Required action: Exactly the lines from the one with "About Us (307, 78)" through the last line of the listing must be given again.

Records supplied:

*** Begin section ***

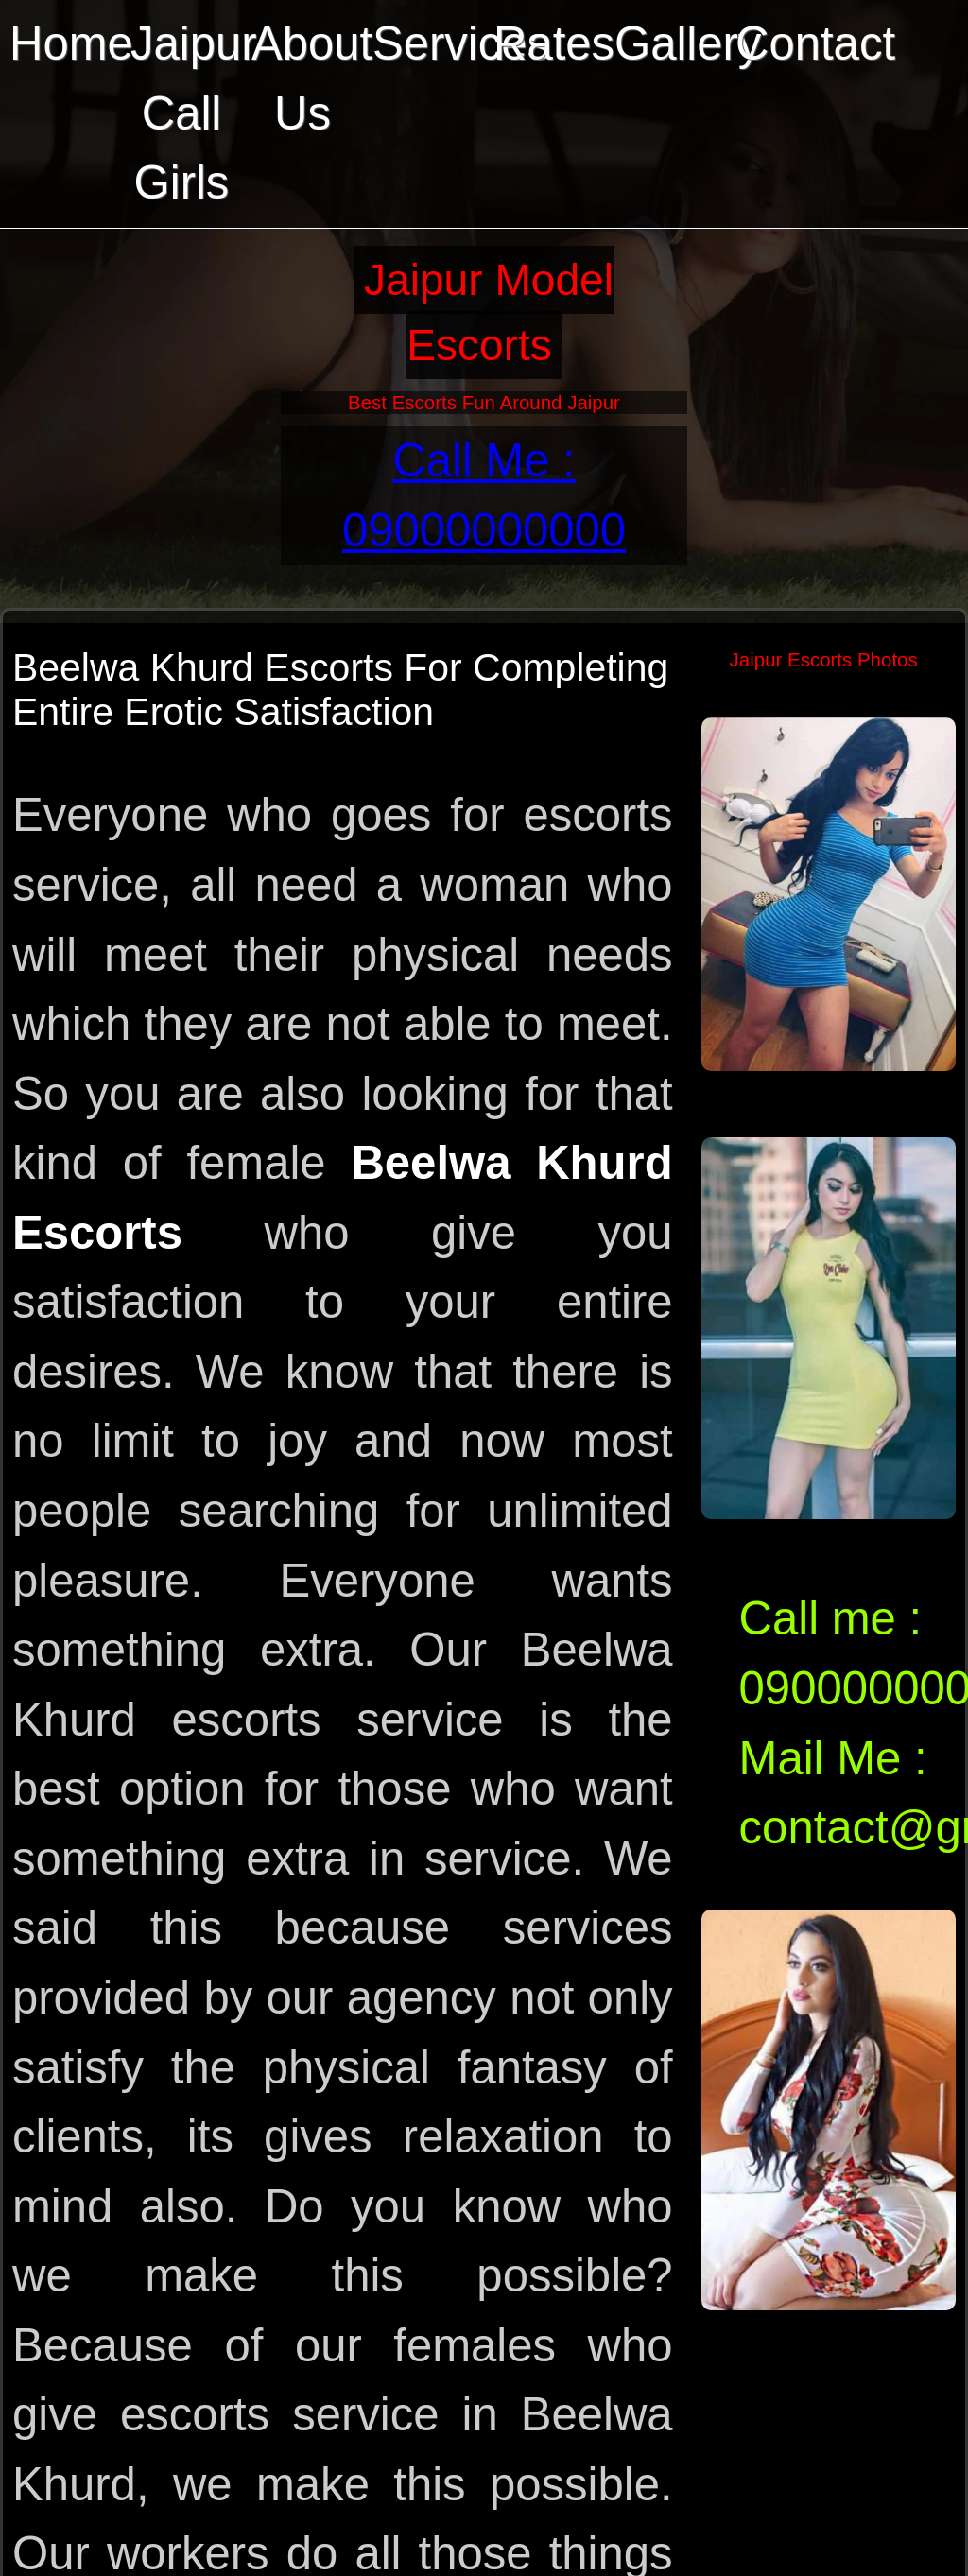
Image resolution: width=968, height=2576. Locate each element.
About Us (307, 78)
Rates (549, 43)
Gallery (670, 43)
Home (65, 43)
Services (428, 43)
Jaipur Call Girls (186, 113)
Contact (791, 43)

*** End section ***

Response box:
About Us (307, 78)
Rates (549, 43)
Gallery (670, 43)
Home (65, 43)
Services (428, 43)
Jaipur Call Girls (186, 113)
Contact (791, 43)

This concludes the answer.